Source records START

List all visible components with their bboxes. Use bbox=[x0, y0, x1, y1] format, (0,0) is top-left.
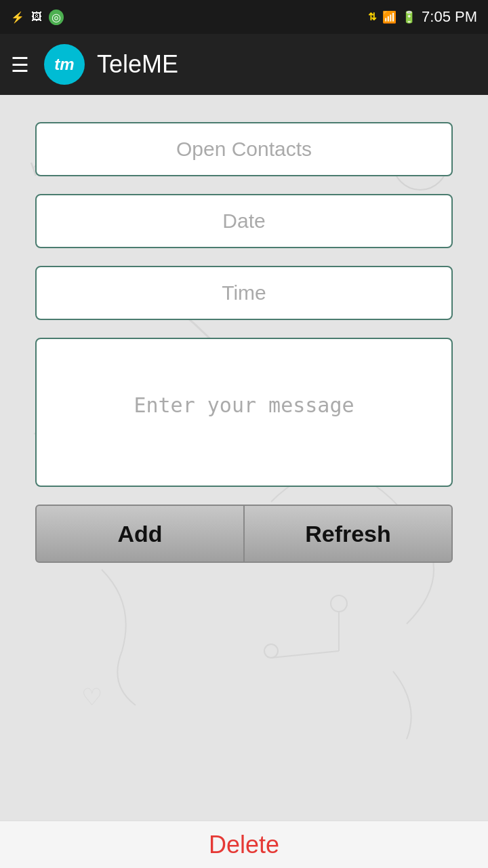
message-input[interactable] bbox=[35, 338, 453, 487]
delete-button[interactable]: Delete bbox=[209, 831, 279, 859]
logo-text: tm bbox=[54, 55, 74, 74]
app-logo: tm bbox=[44, 44, 85, 85]
image-icon: 🖼 bbox=[31, 11, 42, 23]
status-icons-left: ⚡ 🖼 ◎ bbox=[11, 9, 64, 25]
svg-point-6 bbox=[264, 644, 278, 658]
app-title: TeleME bbox=[97, 50, 178, 79]
status-bar: ⚡ 🖼 ◎ ⇅ 📶 🔋 7:05 PM bbox=[0, 0, 488, 34]
nav-bar: ☰ tm TeleME bbox=[0, 34, 488, 95]
svg-line-7 bbox=[271, 651, 339, 658]
time-display: 7:05 PM bbox=[422, 8, 477, 26]
time-input[interactable] bbox=[35, 266, 453, 320]
delete-bar: Delete bbox=[0, 821, 488, 868]
add-button[interactable]: Add bbox=[35, 505, 244, 563]
battery-icon: 🔋 bbox=[402, 10, 416, 24]
data-transfer-icon: ⇅ bbox=[368, 11, 377, 23]
signal-icon: 📶 bbox=[382, 10, 396, 24]
date-input[interactable] bbox=[35, 194, 453, 248]
content-area: http :// ♡ ♡ Open Contacts Add R bbox=[0, 95, 488, 868]
refresh-button[interactable]: Refresh bbox=[244, 505, 453, 563]
open-contacts-button[interactable]: Open Contacts bbox=[35, 122, 453, 176]
usb-icon: ⚡ bbox=[11, 11, 24, 24]
svg-text:♡: ♡ bbox=[81, 684, 102, 710]
status-icons-right: ⇅ 📶 🔋 7:05 PM bbox=[368, 8, 477, 26]
form-container: Open Contacts Add Refresh bbox=[0, 95, 488, 563]
location-icon: ◎ bbox=[49, 9, 64, 25]
menu-icon[interactable]: ☰ bbox=[11, 53, 29, 77]
svg-point-4 bbox=[331, 595, 347, 612]
action-buttons: Add Refresh bbox=[35, 505, 453, 563]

Source records END

▸ **Your instructions**: If a line in the entries above has the word "time", copy it.

▸ **Output of the task**:
time-display: 7:05 PM bbox=[422, 8, 477, 26]
time-input[interactable] bbox=[35, 266, 453, 320]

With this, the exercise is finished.